Legislando desde el desconocimiento
Resulta alarmante el nivel de desconocimiento técnico con el que se ha promovido esta ley. Escuchar a un diputado afirmar que “los ratones y las culebras no pican hasta las 3:00 de la tarde” como justificación legislativa no solo es irresponsable: es una burla a la ciencia, a la medicina y a la gestión sanitaria. Las emergencias no tienen horario, pero tampoco se resuelven abriendo instalaciones sin capacidad técnica ni resolutiva. La política pública no se construye con frases de sobremesa.
Atención primaria no es urgencia
Los centros de salud no son hospitales. Son espacios de atención primaria, diseñados para prevención y atención básica. No cuentan con infraestructura crítica, personal especializado, medicamentos de alta complejidad ni capacidad para resolver emergencias graves. Extender horarios no cambia su naturaleza. Solo crea una ilusión de cobertura que puede costar vidas.

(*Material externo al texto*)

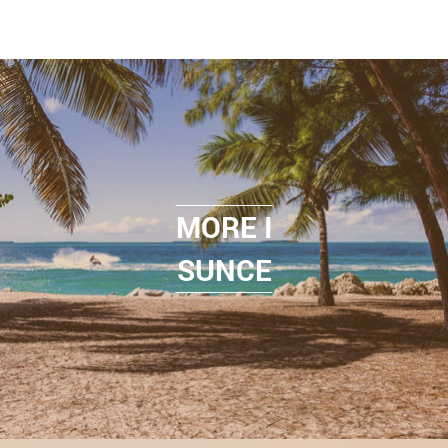
MORE I
SUNCE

La mentira de las picaduras de serpientes
Se ha utilizado el argumento de las picaduras de serpientes para justificar esta ley. La realidad es otra: en Panamá no se producen antivenenos. Todos son importados, costosos, de baja rotación, con alto riesgo de vencimiento y requieren estricta cadena de frío. Su manejo corresponde a hospitales de segundo y tercer nivel. Pretender lo contrario es desinformar deliberadamente a la población.
El impacto económico oculto
Esta ley implica aumento de planilla, mayores gastos en servicios básicos, seguridad, insumos y logística, además de duplicar funciones hospitalarias. Todo ello se financiará con recursos públicos en un sistema ya sobrecargado. Desde la gerencia sanitaria, esto viola el principio de eficiencia del gasto y evidencia una ausencia total de planificación.
Conclusión
Se equivocan quienes abanican este proyecto bajo la narrativa de “mejorar el acceso”. El Ejecutivo no debe sancionarlo. Mejorar el acceso sin capacidad resolutiva es engañar. Se crean falsas expectativas y se expone a la población a atención inadecuada y mayor riesgo sanitario.
El proyecto de Ley No. 19 no es una solución. Es un problema maquillado de buena intención. Cuando la ignorancia legisla, la salud pública pierde, el Estado gasta y la población paga. Este error aún puede corregirse.
El autor es especialista en gerencia de hospitales.